This is my story…..
I’m a 41 year old, full time working Mum of 2 boys aged 14 and 10. As a family, when we separated, my former husband and I decided it would be in the best interests of our children not to be part of ‘shared care’ arrangement, ie 50/50 custody. I elected to move interstate where I could afford to give the boys a better life. We moved to a small country town and life has never been better. The boys see their Dad every 6 weeks or so and pretty much every holidays as well has have a skype dinner together every Wednesday where they catch up on life.
We couldn’t move forward
The three of us have settled into a very happy life and my ex-husband and I have moved our relationship to a new level. We as a couple early in our marriage made a pact if we ever divorced, it wouldn’t matter why, we would love one another and be kind, no matter how hard things got. It got hard. Especially when we both started seeing other people but couldn’t seem to let each other go, either physically or emotionally. This is in essence what truly prompted me to move away. I felt neither of us would truly move forward whilst we still leant so heavily on one another and couldn’t seem to stay out of bed.
For over 2 years I’ve had a part time relationship with a wonderful man (who just happens to be my ex-husband). What we have is a solid friendship and when we happen to be in the same place, we are very much a loving couple. It works and neither is tied to one another if we happen to meet someone else.
But Then I Got Pregnant….
During a visit in January, I became pregnant. I was on the pill and was shocked to say the least, given our ages and the fact that our contraceptive of choice had been effective for over 2 years. Without hesitation, I knew I was not in any position to have another child. Forget the finanical aspect – braces on teeth and sons in sports and life in general but emotionally. Emotionally I was unable to even comprehend what another child would do to my heart.
I made the swift decision to terminate and my partner was beyond supportive. I think had I said I wanted the baby he would have been equally supportive although we would never have chosen to be a traditional family and raise a child together (we live 6 hours apart) he would have been there for me finanically and emotionally without question. But as it is, I terminated the pregnancy and life has gone back to normal.
The Big Taboo
The sad thing about this whole situation was the taboo and conflict I felt with telling people. As it turned out I only told 3 people including my partner and I’m sad to say that one of those 3 was less supportive than I expected. I had expected that they would not only understand but would be there for me, physically to pick me up after the procedure.
This was not the case. My friend, my very good friend told me that she could play no part in a termination as it went against every fibre of her being. I said I understood and I told her not to worry, I would ask another friend to accompany me. I didn’t ask the father as to be honest, I wanted to deal with it on my own in the end. Somehow sitting as a couple, mature age in particular, I felt we may be judged for deciding that a child just did not fit in with our plans for the future, either as a unit or singles.
Do Not Judge Me!
Many will no doubt say I’m selfish and judge me. I’m a Christian and when I meet my maker I have no doubt He will not be judging me on this decision. But many here, in this realm, will feel it’s their duty, their right, their place to tell me what a terrible person I am to have terminated the pregnancy. Irrespective of the reasons behind my decision.

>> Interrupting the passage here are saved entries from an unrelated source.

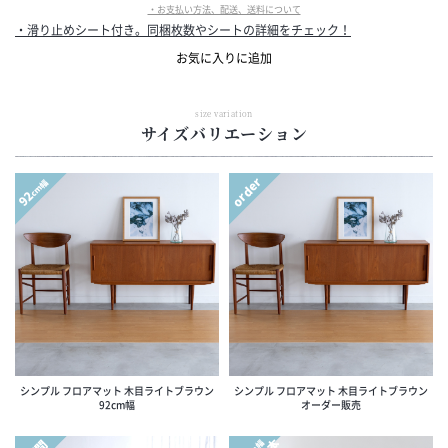
・お支払い方法、配送、送料について
・滑り止めシート付き。同梱枚数やシートの詳細をチェック！
お気に入りに追加
size variation
サイズバリエーション
order
cm幅
92
シンプル フロアマット 木目ライトブラウン
シンプル フロアマット 木目ライトブラウン
92cm幅
オーダー販売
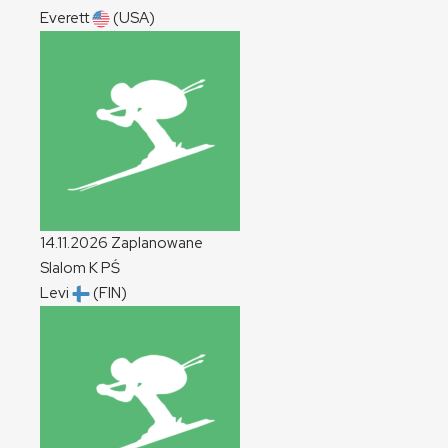
Everett
(USA)
14.11.2026
Zaplanowane
Slalom
K
PŚ
Levi
(FIN)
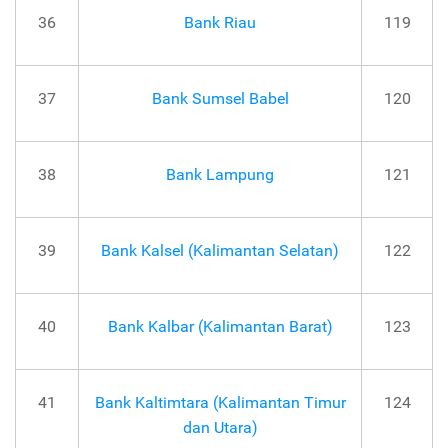
36
Bank Riau
119
37
Bank Sumsel Babel
120
38
Bank Lampung
121
39
Bank Kalsel (Kalimantan Selatan)
122
40
Bank Kalbar (Kalimantan Barat)
123
41
Bank Kaltimtara (Kalimantan Timur
124
dan Utara)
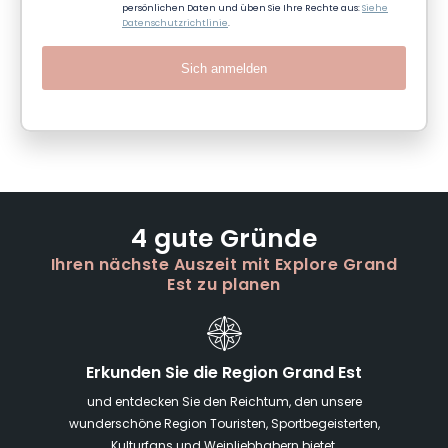
persönlichen Daten und üben Sie Ihre Rechte aus:
Siehe
Datenschutzrichtlinie
.
Sich anmelden
4 gute Gründe
Ihren nächste Auszeit mit Explore Grand
Est zu planen
Erkunden Sie die Region Grand Est
und entdecken Sie den Reichtum, den unsere
wunderschöne Region Touristen, Sportbegeisterten,
Kulturfans und Weinliebhabern bietet.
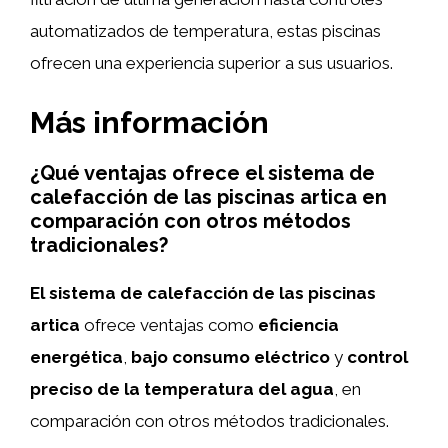
automatizados de temperatura, estas piscinas
ofrecen una experiencia superior a sus usuarios.
Más información
¿Qué ventajas ofrece el sistema de
calefacción de las piscinas artica en
comparación con otros métodos
tradicionales?
El sistema de calefacción de las piscinas
artica
ofrece ventajas como
eficiencia
energética
,
bajo consumo eléctrico
y
control
preciso de la temperatura del agua
, en
comparación con otros métodos tradicionales.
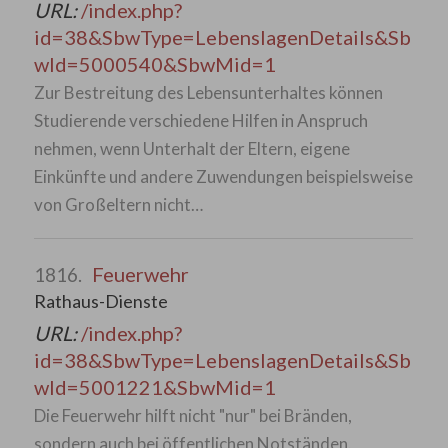
URL:
/index.php?
id=38&SbwType=LebenslagenDetails&Sb
wId=5000540&SbwMid=1
Zur Bestreitung des Lebensunterhaltes können
Studierende verschiedene Hilfen in Anspruch
nehmen, wenn Unterhalt der Eltern, eigene
Einkünfte und andere Zuwendungen beispielsweise
von Großeltern nicht…
Feuerwehr
1816.
Rathaus-Dienste
URL:
/index.php?
id=38&SbwType=LebenslagenDetails&Sb
wId=5001221&SbwMid=1
Die Feuerwehr hilft nicht "nur" bei Bränden,
sondern auch bei öffentlichen Notständen.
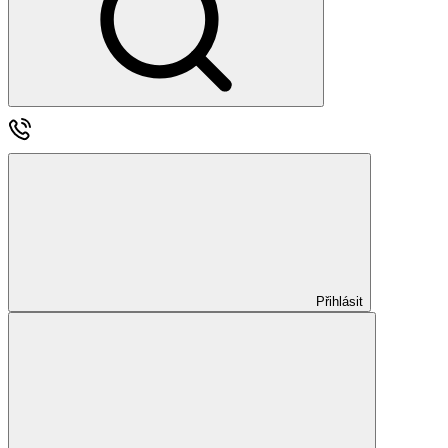
Přihlásit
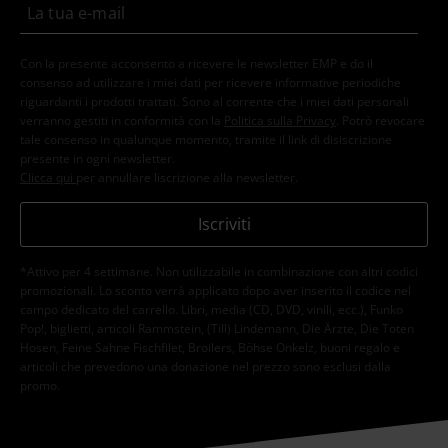
Con la presente acconsento a ricevere le newsletter EMP e do il
consenso ad utilizzare i miei dati per ricevere informative periodiche
riguardanti i prodotti trattati. Sono al corrente che i miei dati personali
verranno gestiti in conformità con la
Politica sulla Privacy
. Potrò revocare
tale consenso in qualunque momento, tramite il link di disiscrizione
presente in ogni newsletter.
Clicca qui
per annullare liscrizione alla newsletter.
Iscriviti
*Attivo per 4 settimane. Non utilizzabile in combinazione con altri codici
promozionali. Lo sconto verrà applicato dopo aver inserito il codice nel
campo dedicato del carrello. Libri, media (CD, DVD, vinili, ecc.), Funko
Pop!, biglietti, articoli Rammstein, (Till) Lindemann, Die Ärzte, Die Toten
Hosen, Feine Sahne Fischfilet, Broilers, Böhse Onkelz, buoni regalo e
articoli che prevedono una donazione nel prezzo sono esclusi dalla
promo.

I wanted to tell my story, perhaps to help others to feel OK about not wanting more children, to help them to see they aren’t alone and that sometimes these are just decisons that should not leave us guilt ridden, ashamed or saddened.
In fact, the decision itself and the procedure has left me feeling anything but guilt ridden or sad but the fear of persecution and judgement, I’m sad to say has indeed left me with such feelings.
I don’t hold any ill will towards my friend for her decision, I’m grateful we are close enough that she could be honest with me on not wanting to be a part of it but I do wonder, if the tables were turned, if she had walked even a single step in my shoes if she would have thought differently. I haven’t asked and I won’t. No need. It’s impossible to ask someone to empathise on that sort of level and our friendship is intact and that is what matters to me.
But I will close with this simple statement, we are all here, just trying to do the best we can and instead of tearing each other down with judgement and criticism, can we not just say, it’s ok. It’s your decision. It’s your life.
If you can’t be there for a friend because of your personal beliefs, I hope you can handle it as gracefully as my friend did. Otherwise just hold their hand and say, I’m here. Because most times, that’s all we really need at the end of the day.